Activity:
In the records below, begin at the line that has "zilnic de copii" and stop after the line that has "a spațiilor publice"; quote those lines verbatim and nothing more.

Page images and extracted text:
+++++

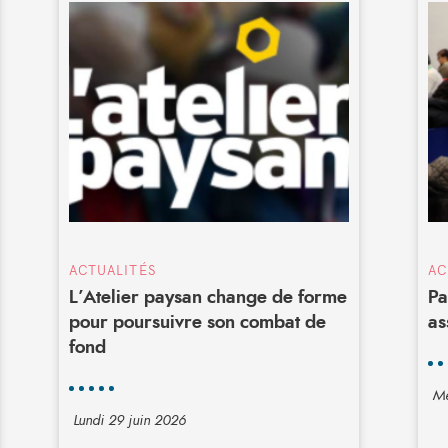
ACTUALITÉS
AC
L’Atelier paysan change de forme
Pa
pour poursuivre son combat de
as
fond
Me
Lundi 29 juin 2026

+++++

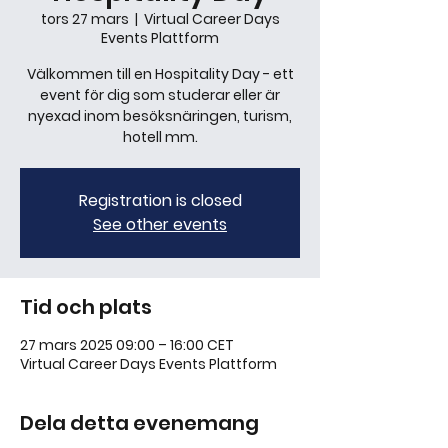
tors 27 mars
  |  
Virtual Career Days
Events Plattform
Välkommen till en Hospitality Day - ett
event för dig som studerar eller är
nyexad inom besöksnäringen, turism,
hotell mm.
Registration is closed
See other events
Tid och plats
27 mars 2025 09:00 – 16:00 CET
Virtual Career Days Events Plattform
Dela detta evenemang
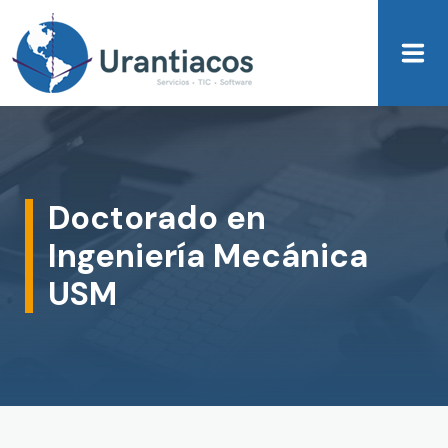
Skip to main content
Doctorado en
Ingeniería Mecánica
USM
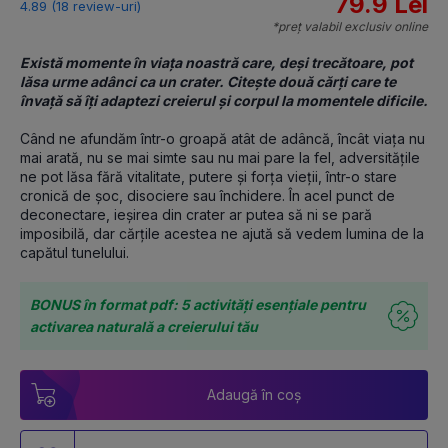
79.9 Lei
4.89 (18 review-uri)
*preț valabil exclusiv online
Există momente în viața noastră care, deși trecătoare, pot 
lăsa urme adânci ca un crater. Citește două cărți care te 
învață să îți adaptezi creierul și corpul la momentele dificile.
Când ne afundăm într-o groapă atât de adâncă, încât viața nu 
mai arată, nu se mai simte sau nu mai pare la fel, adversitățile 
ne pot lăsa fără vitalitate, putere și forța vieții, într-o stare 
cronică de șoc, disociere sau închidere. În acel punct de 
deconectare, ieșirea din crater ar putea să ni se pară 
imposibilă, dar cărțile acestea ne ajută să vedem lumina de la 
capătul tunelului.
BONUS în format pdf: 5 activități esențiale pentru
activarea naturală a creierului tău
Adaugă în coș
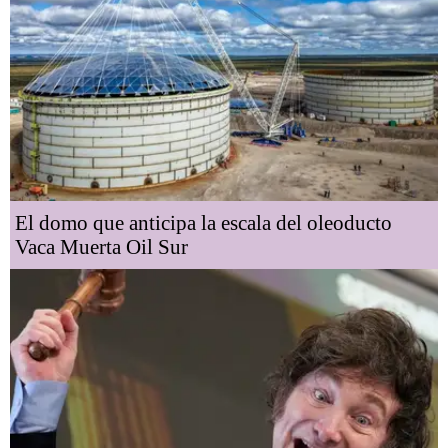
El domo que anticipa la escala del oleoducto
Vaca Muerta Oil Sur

+++++

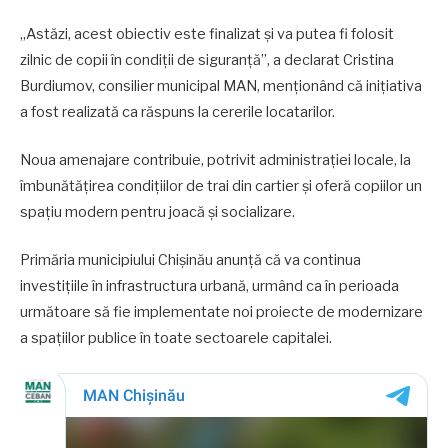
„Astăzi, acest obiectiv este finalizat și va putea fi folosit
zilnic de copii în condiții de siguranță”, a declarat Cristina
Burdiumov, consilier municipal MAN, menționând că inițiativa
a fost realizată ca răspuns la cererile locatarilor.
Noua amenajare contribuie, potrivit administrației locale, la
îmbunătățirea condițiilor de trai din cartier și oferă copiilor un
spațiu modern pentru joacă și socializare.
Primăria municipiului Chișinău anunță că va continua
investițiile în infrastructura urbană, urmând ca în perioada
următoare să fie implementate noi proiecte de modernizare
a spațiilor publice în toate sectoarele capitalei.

+++++

Expected output:
zilnic de copii în condiții de siguranță”, a declarat Cristina
Burdiumov, consilier municipal MAN, menționând că inițiativa
a fost realizată ca răspuns la cererile locatarilor.
Noua amenajare contribuie, potrivit administrației locale, la
îmbunătățirea condițiilor de trai din cartier și oferă copiilor un
spațiu modern pentru joacă și socializare.
Primăria municipiului Chișinău anunță că va continua
investițiile în infrastructura urbană, urmând ca în perioada
următoare să fie implementate noi proiecte de modernizare
a spațiilor publice în toate sectoarele capitalei.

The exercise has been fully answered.